1.   drom zn. 'menigte'
categorie:
waarschijnlijk erfwoord
Vnnl. drom, ghedrom 'druk' [1599; Kil.], drom 'menigte' [1642; WNT]. Daarnaast staat mnl. droom 'gewoel', dat echter maar een keer voorkomt: in dezen drome 'in dit aards gewoel' [ca. 1450; MNW].
Mogelijk verwant met drammen 'voorwaarts dringen, lawaai maken'.
Het valt op dat de vorm met de korte -o- pas bij Kiliaan verschijnt en de betekenis 'menigte' pas in de 17e eeuw. Misschien is drom dus een afleiding van het werkwoord drommen en niet omgekeerd zoals meestal wordt aangenomen.
Het zn. wordt in verband gebracht met os. thrumm 'kracht'; oe. þrymm 'leger, menigte, grote hoeveelheid'; on. þrymr 'strijdgewoel'; < pgm. *þrumi- 'gedrang, menigte'; in dat geval is drom misschien een ablautsvorm bij mnl. dremmen 'drukken, kwellen' [14e eeuw; MNW], < *dramjan, en mnd. dram 'gewoel, gedruis; nood' en drammen 'voorwaarts dringen, lawaai maken', zie drammen. Ook mogelijk is verwantschap met os. drōm, oe. drēam 'vreugde, gejubel'; het zou dan oorspr. 'lawaai' betekenen en zich verder hebben ontwikkeld tot 'wat lawaai maakt'. Dit klinkt echter niet waarschijnlijk, zie droom.

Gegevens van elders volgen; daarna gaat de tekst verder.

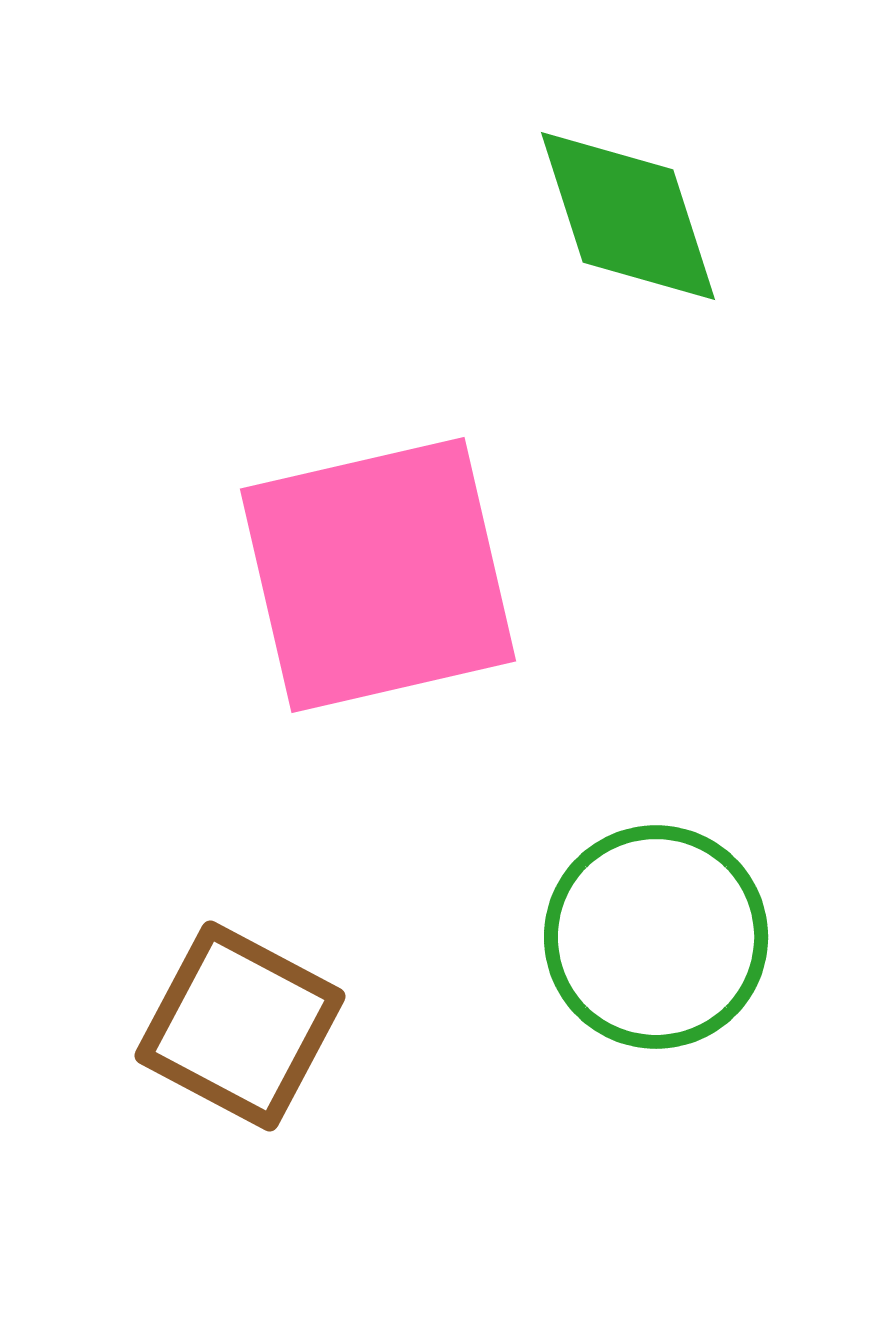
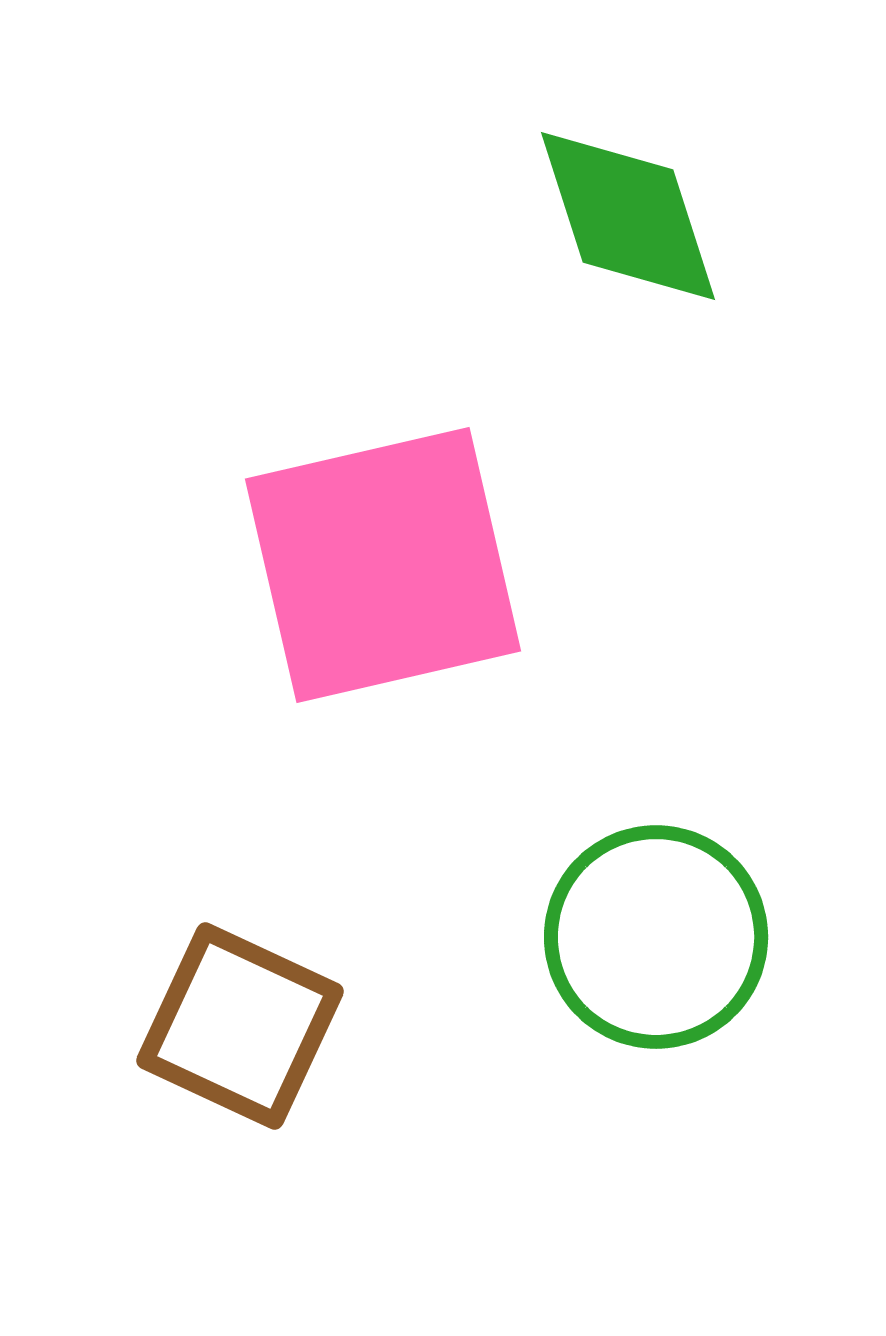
pink square: moved 5 px right, 10 px up
brown square: rotated 3 degrees counterclockwise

Pgm. *þrumi- 'gedrang, menigte' is (met metathese van de -r-) verwant met Latijn turma 'schaar, groep' en hoort bij de wortel pie. *twer-, *tur- 'draaien' (IEW 1100), maar bij deze wortel is veel onzeker.
drommen ww. 'samendringen'. Mnl. dromen 'dringen, opdringen' [ca. 1350; MNW], drommen 'dringen' [ca. 1350; MNW]. Vnnl. drommen = dringhen [1562; Naembouck], drommen 'samendringen' [1642; WNT]. Afleiding van drom of ablautsvorm bij mnl. dremmen 'drukken, kwellen'.